Stored entries:
..........
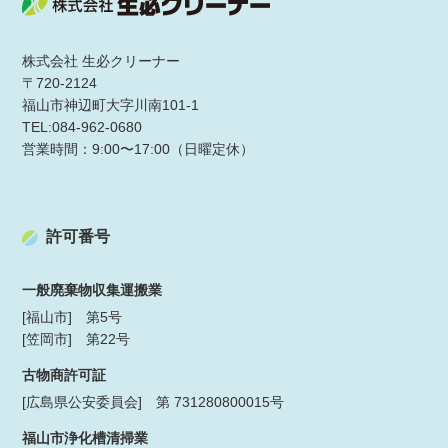
株式会社 生必クリーナー
〒720-2124
福山市神辺町大字川南101-1
TEL:084-962-0680
営業時間：9:00〜17:00（日曜定休）
許可番号
一般廃棄物収集運搬業
[福山市] 第5号
[笠岡市] 第22号
古物商許可証
[広島県公安委員会] 第 731280800015号
福山市浄化槽清掃業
..........
• WHAT TO DO:
Print each entry exactly, leaving pictures out.

• REPLY TO THE TASK:
株式会社 生必クリーナー
〒720-2124
福山市神辺町大字川南101-1
TEL:084-962-0680
営業時間：9:00〜17:00（日曜定休）
許可番号
一般廃棄物収集運搬業
[福山市] 第5号
[笠岡市] 第22号
古物商許可証
[広島県公安委員会] 第 731280800015号
福山市浄化槽清掃業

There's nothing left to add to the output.